March 5th, 2015 by Fr. Vasile

St. John the Baptist GOC, Euless, TX - AltarEvery year in the first Sunday of Lent we celebrate our Orthodox heritage. It is a wonderful festivity involving a touching procession with icons lifted up high around the church and ending in the declamatory proclamation of the Synodikon of Orthodoxy.  Since we do it every year it became so engrained in our fiber that we rarely stop to ponder about what does it really mean to us. It is important to know after all what we celebrate; otherwise it makes no sense to go on with a party that we know nothing about.

So let me start by asking you a simple question. What is Orthodoxy to you? A place called home? A link to the old country? A train station in the pursuit of the most exciting religion? Something your parents make you do on Sunday morning? A badge of honor for the most righteous denomination? A place with free baklava or pirogues?

If you already feel a little uncomfortable don’t! Relax. This is not a test. Whatever brings you to church every Sunday is part of what Orthodoxy is. But it is also important to remember that we cannot confine the meaning of Orthodoxy to a single item however important that item might be for us. Orthodoxy is not only one thing it is much more than we can ever imagine. With every feast with every celebration we uncover another meaning of it and we become richer in the knowledge and the practice of our faith.

The Sunday of Orthodoxy the Church uncovers one of the most important aspects of Orthodoxy by remembering the victory of the protectors of the Holy Icons at the last Ecumenical Council. This is significant as icons are found everywhere in Orthodoxy. We have them in our churches at home in our prayer corners in our cars even in our wallets. Orthodox people love icons because they love God and His saints that are represented in them. But you probably already knew that.

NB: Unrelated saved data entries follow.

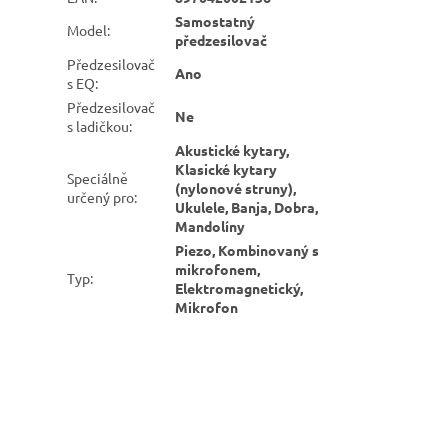
Samostatný
Model
:
předzesilovač
Předzesilovač
Ano
s EQ
:
Předzesilovač
Ne
s ladičkou
:
Akustické kytary,
Klasické kytary
Speciálně
(nylonové struny),
určený pro
:
Ukulele, Banja, Dobra,
Mandolíny
Piezo, Kombinovaný s
mikrofonem,
Typ
:
Elektromagnetický,
Mikrofon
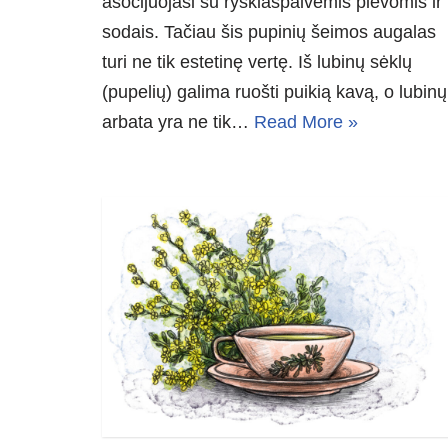
asocijuojasi su ryškiaspalvėmis pievomis ir
sodais. Tačiau šis pupinių šeimos augalas
turi ne tik estetinę vertę. Iš lubinų sėklų
(pupelių) galima ruošti puikią kavą, o lubinų
arbata yra ne tik…
Read More »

There is more however to say about the subject. When we enter in a church adorned with icons we are overwhelmed with the feeling that we are in the nether world. All the saintly persons depicted on the walls seem to come forth from the Kingdom and join us in our realm praying with us. Through their icons their reflections in the world they are present with us right here and right now. The Kingdom of heaven feels “at hand” and we have just walked in.

Entering a church with proper iconography is like opening a photo album with pictures of your family. Everything you see in there makes you relive the best moments you spent with them. Your childhood your parents and grandparents; your good and not so good memories come to life through the pictures you eagerly scan with your eyes.

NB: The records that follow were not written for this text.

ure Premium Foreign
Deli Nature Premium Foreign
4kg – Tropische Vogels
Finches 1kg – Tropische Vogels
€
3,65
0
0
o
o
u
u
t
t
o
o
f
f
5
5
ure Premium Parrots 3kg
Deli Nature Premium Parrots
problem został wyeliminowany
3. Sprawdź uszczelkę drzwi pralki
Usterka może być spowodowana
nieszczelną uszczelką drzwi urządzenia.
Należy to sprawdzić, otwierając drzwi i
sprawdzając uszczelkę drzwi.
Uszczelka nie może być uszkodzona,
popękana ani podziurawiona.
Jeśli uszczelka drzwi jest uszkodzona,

Orthodoxy should be for us our true family. Every icon should tell us the story of one of our relatives. How they followed God how they taught His word to others with the price of their lives how they endured tribulations to be able to worship Him how they spread love around them as Christ Himself did first. Every icon has a story every icon is more than a dead piece of wood although it is but for those that know the family stories it is their life.

Give your family album to a stranger and he will put it aside with a sigh. I dont know anyone in these pictures he will say. How can one appreciate the great stories of your people if one does not know them? You can try to tell him a few good funnies he might politely smile a few times but he wont appreciate it as you do because these are not his people.

But you do know all of them. When you enter the Church the icons tell you so many of their stories. You look at the icon of St John the Forerunner and you remember how he dared to baptize Christ in the Jordan. You look at St Katherine’s icon and you remember how she made fools out of the wise of the world you look at the icon of the Most Holy Theotokos and you remember how she gave birth to Christ in a humble manger in Bethlehem you look at Christ Himself and you cry as you remember how He gave up His life for yours but you again rejoice when His glorious Resurrection comes to mind.

You want to share these stories with the world but the world does not want them. They even forgot they are actually part of our family as we all people of all cultural ethnic and religious backgrounds have been created in God’s image. The world has made new friends and forgot its past. The new friends are cooler and they brought with them all sorts of new glistening proposals so all the glorious stories of the past have slipped into oblivion. It is even difficult for them to remember that there was a family at some point that there was a loving Father that gave up His Son so we would have life.

The world has lost its family album but we have preserved it. The glorious faces of the past have faded their stories forgotten but we have kept it all alive. We keep their memories on through icons and hymns; we venerate their glorious past that continues to be contemporary through the eternal Kingdom. Our icons are not dead; they are a living reflection of the heavenly where the choir of all the saints rejoices in Gods presence. We honor them because we are them and they are us: one Church one people one Kingdom. They are icons and we are icons of the same God.

This is Orthodoxy to live in Communion with God and through Him with all that bear His glorious image. I am an icon of the Almighty you are as well and together we form the icon of the Kingdom. Glory be to the Father that no one has seen to the Son that is His icon and showed Himself to us in the flesh and to the Holy Spirit that illumines our hearts so we can see Him as He truly is. Amin.